All lines in the records below from the line with "الصحة المركزية وعيادات" through the line with "avec adapteur USB, max. 10W" are to be given again exactly, both ends included; the pictures are to be left out.

___

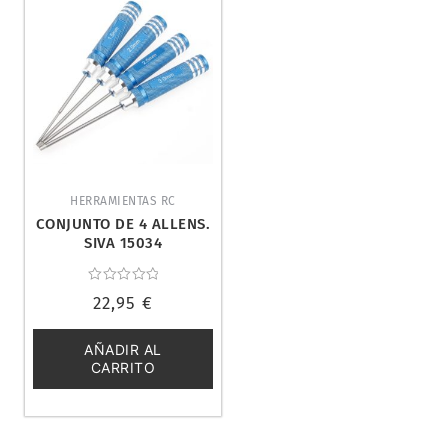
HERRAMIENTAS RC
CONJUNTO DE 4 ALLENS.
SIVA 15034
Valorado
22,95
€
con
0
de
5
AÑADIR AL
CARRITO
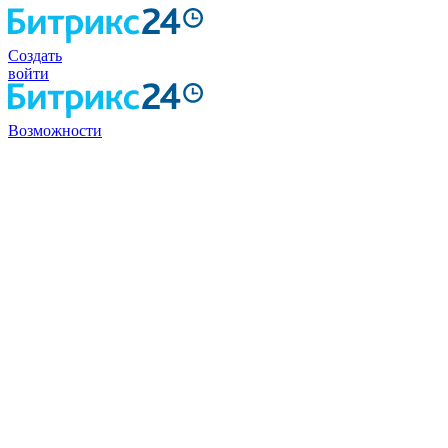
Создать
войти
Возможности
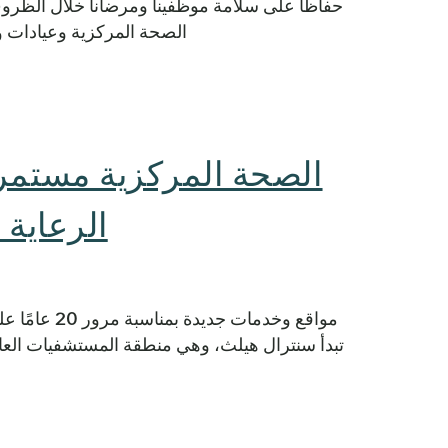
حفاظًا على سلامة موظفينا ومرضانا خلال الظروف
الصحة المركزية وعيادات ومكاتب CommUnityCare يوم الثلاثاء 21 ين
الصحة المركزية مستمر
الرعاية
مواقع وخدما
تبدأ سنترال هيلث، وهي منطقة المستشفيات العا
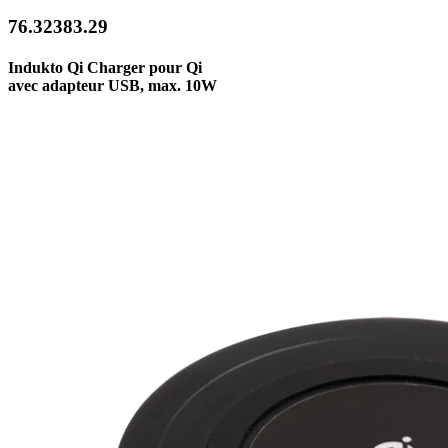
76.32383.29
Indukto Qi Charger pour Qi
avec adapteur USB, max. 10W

___

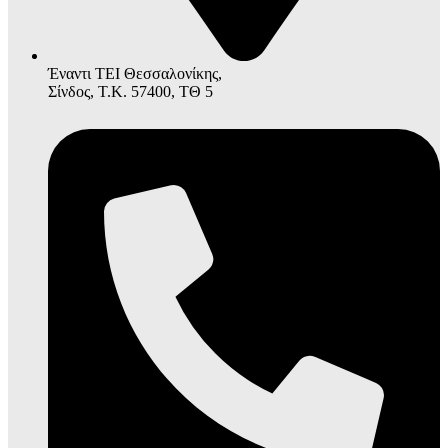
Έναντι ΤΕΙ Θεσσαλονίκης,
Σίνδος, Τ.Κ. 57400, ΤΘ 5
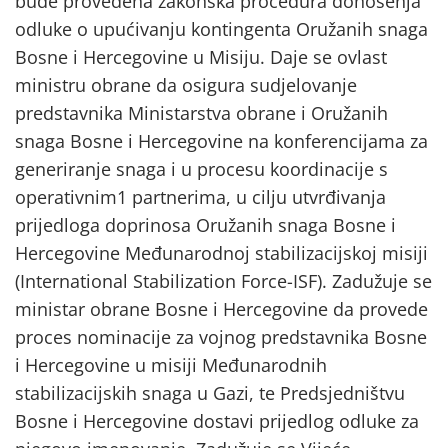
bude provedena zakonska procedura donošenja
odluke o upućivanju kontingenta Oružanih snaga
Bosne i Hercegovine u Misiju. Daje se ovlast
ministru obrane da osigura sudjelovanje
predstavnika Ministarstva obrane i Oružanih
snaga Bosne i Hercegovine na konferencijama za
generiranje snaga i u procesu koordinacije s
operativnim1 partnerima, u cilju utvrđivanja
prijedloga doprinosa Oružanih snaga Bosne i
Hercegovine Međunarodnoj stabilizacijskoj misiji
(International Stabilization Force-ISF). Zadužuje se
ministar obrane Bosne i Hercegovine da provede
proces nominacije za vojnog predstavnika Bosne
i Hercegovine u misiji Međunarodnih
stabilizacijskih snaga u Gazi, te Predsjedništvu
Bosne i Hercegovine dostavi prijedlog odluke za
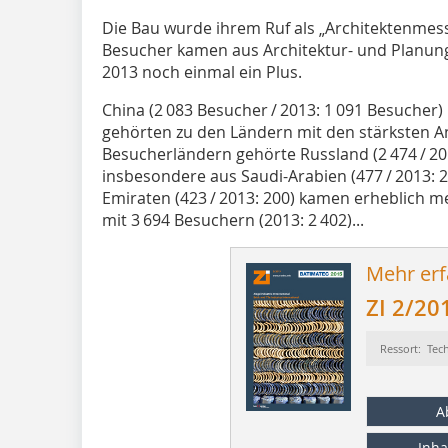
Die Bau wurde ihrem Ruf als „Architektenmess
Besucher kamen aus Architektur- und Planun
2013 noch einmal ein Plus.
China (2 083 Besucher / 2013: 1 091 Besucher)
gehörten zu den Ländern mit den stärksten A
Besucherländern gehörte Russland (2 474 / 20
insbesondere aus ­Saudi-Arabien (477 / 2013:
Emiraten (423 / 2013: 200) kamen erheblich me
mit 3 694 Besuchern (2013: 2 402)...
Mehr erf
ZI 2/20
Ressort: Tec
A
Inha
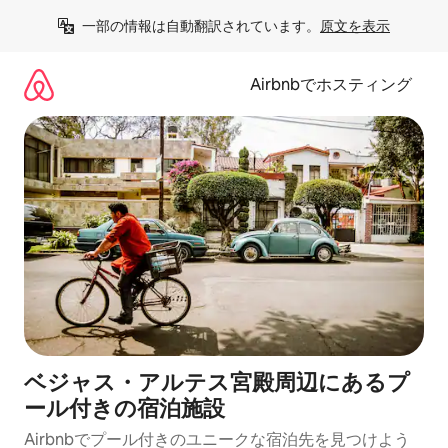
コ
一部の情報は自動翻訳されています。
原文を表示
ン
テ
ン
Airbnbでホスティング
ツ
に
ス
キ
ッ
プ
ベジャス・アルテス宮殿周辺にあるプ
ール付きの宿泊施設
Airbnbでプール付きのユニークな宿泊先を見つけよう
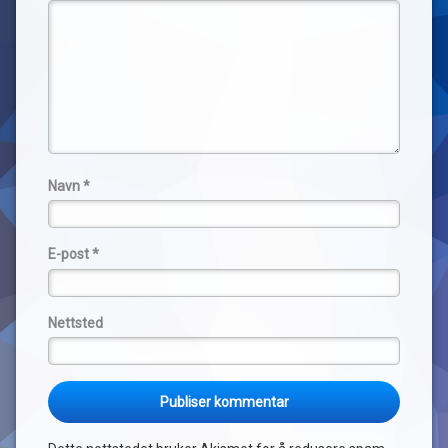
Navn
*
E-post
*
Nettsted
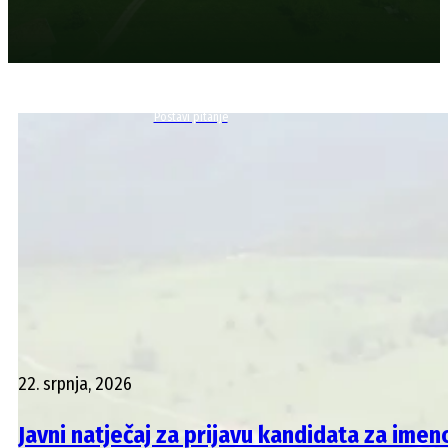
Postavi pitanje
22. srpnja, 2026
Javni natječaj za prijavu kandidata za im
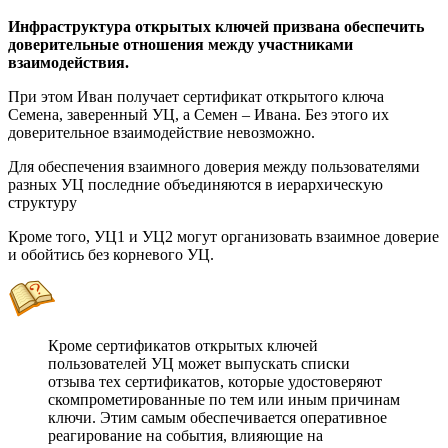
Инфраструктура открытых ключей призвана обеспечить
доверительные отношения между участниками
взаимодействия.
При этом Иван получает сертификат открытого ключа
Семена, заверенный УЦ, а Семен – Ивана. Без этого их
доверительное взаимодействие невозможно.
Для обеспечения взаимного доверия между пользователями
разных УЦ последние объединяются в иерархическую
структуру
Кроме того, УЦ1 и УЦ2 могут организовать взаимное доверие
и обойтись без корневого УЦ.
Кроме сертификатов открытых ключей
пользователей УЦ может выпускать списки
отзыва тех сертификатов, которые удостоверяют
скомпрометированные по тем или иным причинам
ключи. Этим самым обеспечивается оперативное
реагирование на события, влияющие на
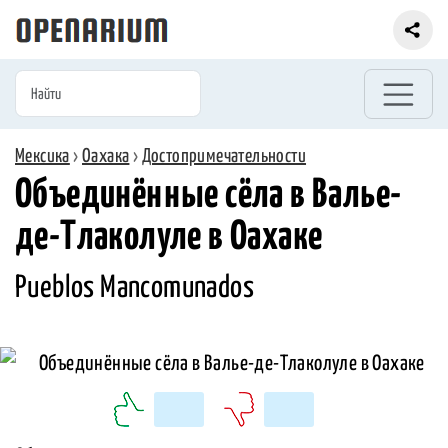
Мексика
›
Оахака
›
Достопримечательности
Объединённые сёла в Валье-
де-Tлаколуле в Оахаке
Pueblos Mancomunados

___

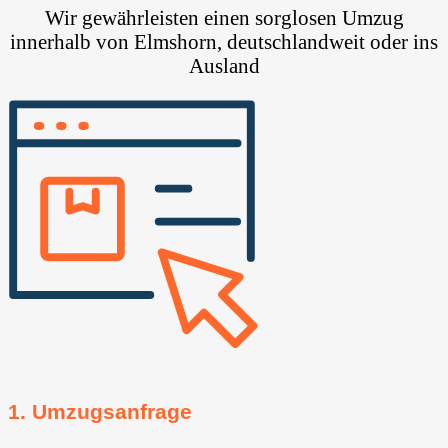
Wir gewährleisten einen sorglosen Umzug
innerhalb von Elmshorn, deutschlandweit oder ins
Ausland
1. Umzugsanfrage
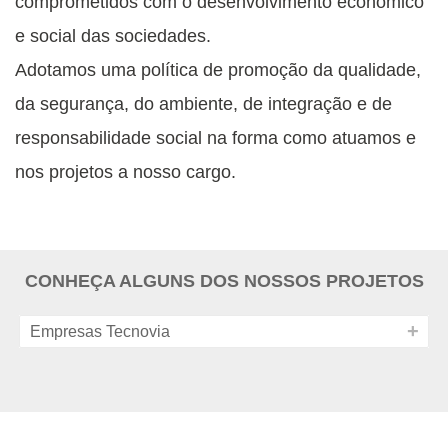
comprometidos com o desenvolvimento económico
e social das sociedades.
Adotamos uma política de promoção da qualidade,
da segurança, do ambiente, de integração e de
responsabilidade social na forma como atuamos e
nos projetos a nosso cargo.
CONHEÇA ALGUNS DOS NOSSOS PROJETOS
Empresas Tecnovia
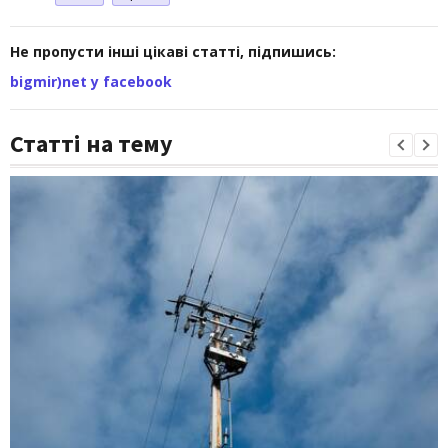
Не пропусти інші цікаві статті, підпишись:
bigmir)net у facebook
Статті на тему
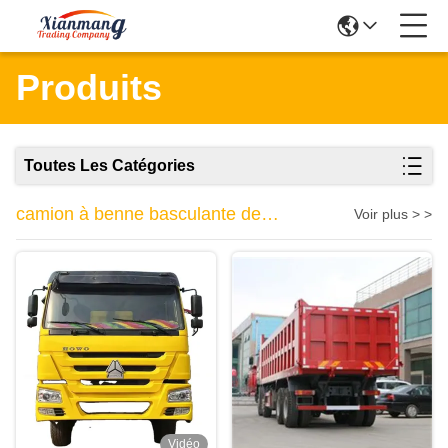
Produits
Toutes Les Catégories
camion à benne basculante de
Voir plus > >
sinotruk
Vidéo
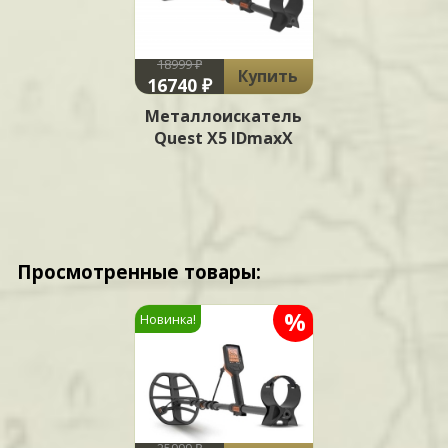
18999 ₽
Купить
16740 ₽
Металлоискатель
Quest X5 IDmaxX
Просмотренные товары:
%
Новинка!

___

**EXERCISE ANSWER:**
الصحة المركزية وعيادات ومكاتب CommUnityCare يوم الثلاثاء 21 ين
الصحة المركزية مستمر
الرعاية
مواقع وخدما
تبدأ سنترال هيلث، وهي منطقة المستشفيات العا
76.32383.29
Indukto Qi Charger pour Qi
avec adapteur USB, max. 10W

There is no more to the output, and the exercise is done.